Pharmacokinetics and pharmacodynamics of tiotropium solution and tiotropium powder in chronic obstructive pulmonary disease

Abstract

The aim of the study was to characterize pharmacokinetics of tiotropium solution 5 µg compared to powder 18 µg and assess dose-dependency of tiotropium solution pharmacodynamics in comparison to placebo. In total 154 patients with chronic obstructive pulmonary disease (COPD) were included in this multicenter, randomized, double-blind within-solution (1.25, 2.5, 5 µg, and placebo), and open-label powder 18 µg, crossover study, including 4-week treatment periods. Primary end points were peak plasma concentration (Cmax,ss ), and area under the plasma concentration-time profile (AUC0-6h,ss ), both at steady state. The pharmacodynamic response was assessed by serial spirometry (forced expiratory volume in 1 second/forced vital capacity). Safety was evaluated as adverse events and by electrocardiogram/Holter. Tiotropium was rapidly absorbed with a median tmax,ss of 5-7 minutes postdosing for both devices. The gMean ratio of solution 5 µg over powder 18 µg was 81% (90% confidence interval, 73-89%) for Cmax,ss and 76% (70-82%) for AUC0-6h,ss , indicating that bioequivalence was not established. Dose ordering for bronchodilation was observed. Powder 18 µg and solution 5 µg were most effective, providing comparable bronchodilation. All treatments were well tolerated with no apparent relation to dose or device. Comparable bronchodilator efficacy to powder18 µg at lower systemic exposure supports tiotropium solution 5 µg for maintenance treatment of COPD.

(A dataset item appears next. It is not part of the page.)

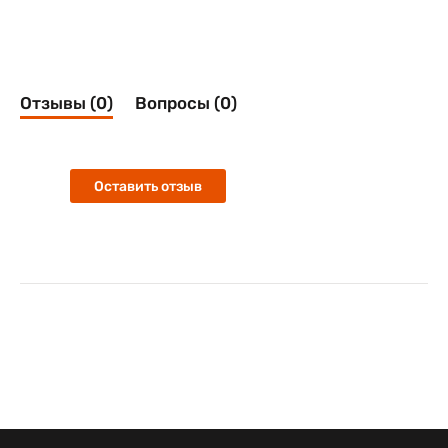
Отзывы (0)
Вопросы (0)
Оставить отзыв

Trial registration: ClinicalTrials.gov NCT01222533.

Keywords: COPD; pharmacodynamics; pharmacokinetics; tiotropium HandiHaler®; tiotropium Respimat® SMI.

Figure 1

Flow diagram, design, and patient disposition. A total of 210 patients were initially enrolled and screened. Following a 1-week run-in period, 154 patients were randomized to five treatment groups, for a 4-week period. The number of patients in each treatment group that comprised the treatment set (TS) and the pharmacokinetic set (PS) at randomization and study end is indicated. The number of patients in each treatment group who prematurely discontinued treatment, reported any adverse event (AE) or serious AE is also indicated in the figure. The result showed that tiotropium delivered either as a powder or solution was well tolerated.

Figure 2

Clinical study. (A) Geometric mean tiotropium plasma concentration–time profile following multiple inhalations as solution or as powder. (B) Comparison of maximum tiotropium plasma concentrations at steady state (C_max,ss) by dose and device (solution versus powder). On day 26 of each treatment period, blood samples were collected 5 minutes before dosing and during a 6-hour period at 2, 5, 7, 9, 12, 15, 20, 30, 40, 60 minutes, and 2, 4, and 6 hours postdosing. Tiotropium concentrations were determined by a validated assay using high-performance liquid chromatography coupled to tandem mass spectrometry. (A) Mean plasma concentrations were (slightly) lower with tiotropium solution 5 µg compared with tiotropium powder 18 µg. (B) There was a dose-dependent increase in tiotropium plasma exposure as determined by C_max.

Figure 3

Adjusted mean FEV₁ over 6 hours at day 28. On day 28 of each treatment period, 2 days after the pharmacokinetic (PK) test day, serial 6-hour spirometry was conducted at 10 minutes before and at 30 and 60 minutes, and 2, 3, 4, 5, and 6 hours after inhalation of study medication. Tiotropium solution doses 1.25, 2.5, and 5 µg and tiotropium powder 18 µg provided significantly (P < .0001) greater bronchodilation compared to placebo in all spirometric end points. Within the first hour postdosing, tiotropium solution 2.5 µg provided less bronchodilatory effects compared with both solution 5 µg and powder 18 µg, while solution 5 µg and powder 18 µg were similar. FEV₁, forced expiratory volume in 1 second.